**WHAT YOU ARE ASKED TO DO:** Look for the word "revolutionären" in the material below. Copy each line that has it.

**DATA RECORDS:**
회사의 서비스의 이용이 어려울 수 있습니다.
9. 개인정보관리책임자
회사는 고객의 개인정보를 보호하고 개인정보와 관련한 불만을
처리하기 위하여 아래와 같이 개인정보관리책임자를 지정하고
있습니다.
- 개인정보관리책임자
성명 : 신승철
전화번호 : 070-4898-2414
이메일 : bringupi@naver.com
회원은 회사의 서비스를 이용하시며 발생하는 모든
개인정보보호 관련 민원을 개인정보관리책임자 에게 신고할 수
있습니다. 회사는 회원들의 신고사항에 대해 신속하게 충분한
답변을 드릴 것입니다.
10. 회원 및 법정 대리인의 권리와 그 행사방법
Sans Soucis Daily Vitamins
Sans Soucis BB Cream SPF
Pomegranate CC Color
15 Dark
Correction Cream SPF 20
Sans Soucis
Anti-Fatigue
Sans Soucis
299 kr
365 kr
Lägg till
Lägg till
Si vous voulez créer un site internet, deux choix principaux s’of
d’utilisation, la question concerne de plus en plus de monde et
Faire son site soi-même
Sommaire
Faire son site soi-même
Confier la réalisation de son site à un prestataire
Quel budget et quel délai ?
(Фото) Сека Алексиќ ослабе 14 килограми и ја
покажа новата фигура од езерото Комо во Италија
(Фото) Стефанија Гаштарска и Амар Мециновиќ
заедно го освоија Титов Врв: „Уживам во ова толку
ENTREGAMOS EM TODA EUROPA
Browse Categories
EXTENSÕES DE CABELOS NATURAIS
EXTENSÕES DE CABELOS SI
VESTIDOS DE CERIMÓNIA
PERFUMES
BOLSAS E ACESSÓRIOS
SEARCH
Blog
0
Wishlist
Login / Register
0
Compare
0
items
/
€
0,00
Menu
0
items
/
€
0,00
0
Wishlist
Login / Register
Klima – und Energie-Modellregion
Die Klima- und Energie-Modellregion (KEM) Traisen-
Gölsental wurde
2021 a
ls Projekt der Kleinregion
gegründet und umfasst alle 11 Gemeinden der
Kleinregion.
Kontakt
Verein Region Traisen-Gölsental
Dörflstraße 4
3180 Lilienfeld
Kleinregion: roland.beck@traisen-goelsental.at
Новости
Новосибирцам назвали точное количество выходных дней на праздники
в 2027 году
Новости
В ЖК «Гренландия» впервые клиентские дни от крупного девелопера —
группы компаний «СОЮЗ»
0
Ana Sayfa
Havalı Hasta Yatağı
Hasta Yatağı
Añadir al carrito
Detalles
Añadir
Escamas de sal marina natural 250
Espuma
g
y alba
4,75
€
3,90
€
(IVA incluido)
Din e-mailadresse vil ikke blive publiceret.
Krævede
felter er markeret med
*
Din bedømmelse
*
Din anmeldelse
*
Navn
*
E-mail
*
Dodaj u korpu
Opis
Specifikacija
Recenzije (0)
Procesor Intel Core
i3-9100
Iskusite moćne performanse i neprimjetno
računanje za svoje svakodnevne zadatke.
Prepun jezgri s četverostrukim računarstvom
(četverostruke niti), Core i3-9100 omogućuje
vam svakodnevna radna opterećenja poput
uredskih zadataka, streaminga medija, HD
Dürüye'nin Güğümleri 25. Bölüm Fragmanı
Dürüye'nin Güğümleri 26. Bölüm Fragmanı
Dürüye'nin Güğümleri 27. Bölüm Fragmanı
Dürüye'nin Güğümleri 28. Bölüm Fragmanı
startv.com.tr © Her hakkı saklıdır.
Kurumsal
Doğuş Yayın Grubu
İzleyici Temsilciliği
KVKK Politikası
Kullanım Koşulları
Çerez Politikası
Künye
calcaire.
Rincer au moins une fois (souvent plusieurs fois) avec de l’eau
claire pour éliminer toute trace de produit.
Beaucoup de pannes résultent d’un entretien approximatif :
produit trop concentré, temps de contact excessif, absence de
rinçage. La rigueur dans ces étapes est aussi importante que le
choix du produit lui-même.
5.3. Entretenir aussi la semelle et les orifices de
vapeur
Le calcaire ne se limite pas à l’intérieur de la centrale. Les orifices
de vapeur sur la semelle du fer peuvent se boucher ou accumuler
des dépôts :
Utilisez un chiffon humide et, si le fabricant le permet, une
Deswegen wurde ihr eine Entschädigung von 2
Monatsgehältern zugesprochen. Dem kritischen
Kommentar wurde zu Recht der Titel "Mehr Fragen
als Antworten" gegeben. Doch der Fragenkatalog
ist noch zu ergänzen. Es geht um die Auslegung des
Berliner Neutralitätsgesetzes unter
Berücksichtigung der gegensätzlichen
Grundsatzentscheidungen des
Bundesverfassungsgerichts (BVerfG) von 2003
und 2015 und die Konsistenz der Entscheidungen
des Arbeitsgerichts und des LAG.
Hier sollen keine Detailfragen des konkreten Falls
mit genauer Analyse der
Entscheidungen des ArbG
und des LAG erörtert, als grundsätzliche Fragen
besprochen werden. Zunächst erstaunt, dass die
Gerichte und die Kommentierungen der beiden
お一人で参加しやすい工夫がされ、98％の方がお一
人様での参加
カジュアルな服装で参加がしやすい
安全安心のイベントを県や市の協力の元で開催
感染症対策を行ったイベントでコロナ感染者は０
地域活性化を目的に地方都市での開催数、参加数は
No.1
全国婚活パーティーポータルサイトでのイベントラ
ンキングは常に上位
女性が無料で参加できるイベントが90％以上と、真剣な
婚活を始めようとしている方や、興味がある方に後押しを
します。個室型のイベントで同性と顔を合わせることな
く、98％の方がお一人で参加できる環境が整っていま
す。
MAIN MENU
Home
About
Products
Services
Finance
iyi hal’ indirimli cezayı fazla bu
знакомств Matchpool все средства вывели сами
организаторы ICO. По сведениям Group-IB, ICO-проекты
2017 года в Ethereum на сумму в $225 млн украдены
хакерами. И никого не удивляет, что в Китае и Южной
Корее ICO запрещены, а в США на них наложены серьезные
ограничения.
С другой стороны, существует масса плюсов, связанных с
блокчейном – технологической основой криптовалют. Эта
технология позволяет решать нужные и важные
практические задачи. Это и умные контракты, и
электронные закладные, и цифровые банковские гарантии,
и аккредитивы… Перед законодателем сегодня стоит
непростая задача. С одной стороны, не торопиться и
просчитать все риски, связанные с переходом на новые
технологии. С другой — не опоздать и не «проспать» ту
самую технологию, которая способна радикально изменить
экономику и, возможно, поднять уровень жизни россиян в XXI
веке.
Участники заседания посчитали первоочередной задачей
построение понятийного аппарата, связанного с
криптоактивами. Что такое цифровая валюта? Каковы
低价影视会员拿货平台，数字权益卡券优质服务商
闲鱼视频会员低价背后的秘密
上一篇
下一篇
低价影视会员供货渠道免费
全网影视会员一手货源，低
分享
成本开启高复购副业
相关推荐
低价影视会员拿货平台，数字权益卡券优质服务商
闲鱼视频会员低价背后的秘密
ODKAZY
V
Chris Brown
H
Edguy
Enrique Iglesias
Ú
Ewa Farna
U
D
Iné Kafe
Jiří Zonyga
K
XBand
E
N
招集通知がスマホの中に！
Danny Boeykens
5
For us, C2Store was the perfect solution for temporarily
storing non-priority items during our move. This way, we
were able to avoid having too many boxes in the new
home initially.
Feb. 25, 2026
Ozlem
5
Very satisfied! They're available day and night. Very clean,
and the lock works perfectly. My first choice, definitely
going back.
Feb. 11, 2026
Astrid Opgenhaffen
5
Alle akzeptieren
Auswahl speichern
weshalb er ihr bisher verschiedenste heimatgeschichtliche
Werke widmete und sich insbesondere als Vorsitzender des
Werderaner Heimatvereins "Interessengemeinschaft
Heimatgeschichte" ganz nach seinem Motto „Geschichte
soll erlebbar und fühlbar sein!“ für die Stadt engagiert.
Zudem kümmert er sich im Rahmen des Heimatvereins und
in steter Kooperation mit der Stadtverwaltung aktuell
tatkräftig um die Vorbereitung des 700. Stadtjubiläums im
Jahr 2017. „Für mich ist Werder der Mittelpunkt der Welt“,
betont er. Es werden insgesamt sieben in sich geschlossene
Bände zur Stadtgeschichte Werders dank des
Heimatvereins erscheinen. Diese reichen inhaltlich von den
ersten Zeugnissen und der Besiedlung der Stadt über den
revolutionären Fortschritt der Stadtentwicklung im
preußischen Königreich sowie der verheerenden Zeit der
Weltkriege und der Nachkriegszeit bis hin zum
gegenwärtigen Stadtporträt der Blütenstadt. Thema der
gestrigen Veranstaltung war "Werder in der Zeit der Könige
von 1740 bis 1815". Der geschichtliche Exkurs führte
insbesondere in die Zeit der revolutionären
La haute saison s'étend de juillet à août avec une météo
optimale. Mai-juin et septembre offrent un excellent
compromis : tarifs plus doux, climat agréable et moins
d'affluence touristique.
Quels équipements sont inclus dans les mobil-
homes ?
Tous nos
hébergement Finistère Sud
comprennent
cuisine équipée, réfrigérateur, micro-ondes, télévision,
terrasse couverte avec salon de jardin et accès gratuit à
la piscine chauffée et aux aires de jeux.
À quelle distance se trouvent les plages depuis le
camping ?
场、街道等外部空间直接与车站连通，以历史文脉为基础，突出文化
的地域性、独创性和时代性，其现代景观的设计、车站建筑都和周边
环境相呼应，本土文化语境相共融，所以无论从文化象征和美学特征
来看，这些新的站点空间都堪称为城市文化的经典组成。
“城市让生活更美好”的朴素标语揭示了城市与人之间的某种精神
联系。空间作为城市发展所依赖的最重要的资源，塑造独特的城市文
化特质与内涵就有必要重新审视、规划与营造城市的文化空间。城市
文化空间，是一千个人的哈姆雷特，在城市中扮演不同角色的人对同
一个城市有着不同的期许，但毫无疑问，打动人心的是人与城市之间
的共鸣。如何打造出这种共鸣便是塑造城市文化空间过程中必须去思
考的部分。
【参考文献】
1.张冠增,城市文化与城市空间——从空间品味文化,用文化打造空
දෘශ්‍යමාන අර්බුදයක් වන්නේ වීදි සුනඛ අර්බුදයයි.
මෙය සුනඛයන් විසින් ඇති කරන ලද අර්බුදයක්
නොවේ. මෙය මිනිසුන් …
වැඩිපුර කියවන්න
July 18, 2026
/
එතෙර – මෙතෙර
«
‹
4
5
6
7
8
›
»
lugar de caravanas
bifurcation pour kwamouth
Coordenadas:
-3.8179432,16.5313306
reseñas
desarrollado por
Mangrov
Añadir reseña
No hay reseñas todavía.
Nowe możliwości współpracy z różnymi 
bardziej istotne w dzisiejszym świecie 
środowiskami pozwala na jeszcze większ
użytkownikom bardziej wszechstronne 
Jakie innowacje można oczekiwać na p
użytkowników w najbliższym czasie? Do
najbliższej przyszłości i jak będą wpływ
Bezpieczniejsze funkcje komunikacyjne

**ANSWER SPACE:**
revolutionären Fortschritt der Stadtentwicklung im
insbesondere in die Zeit der revolutionären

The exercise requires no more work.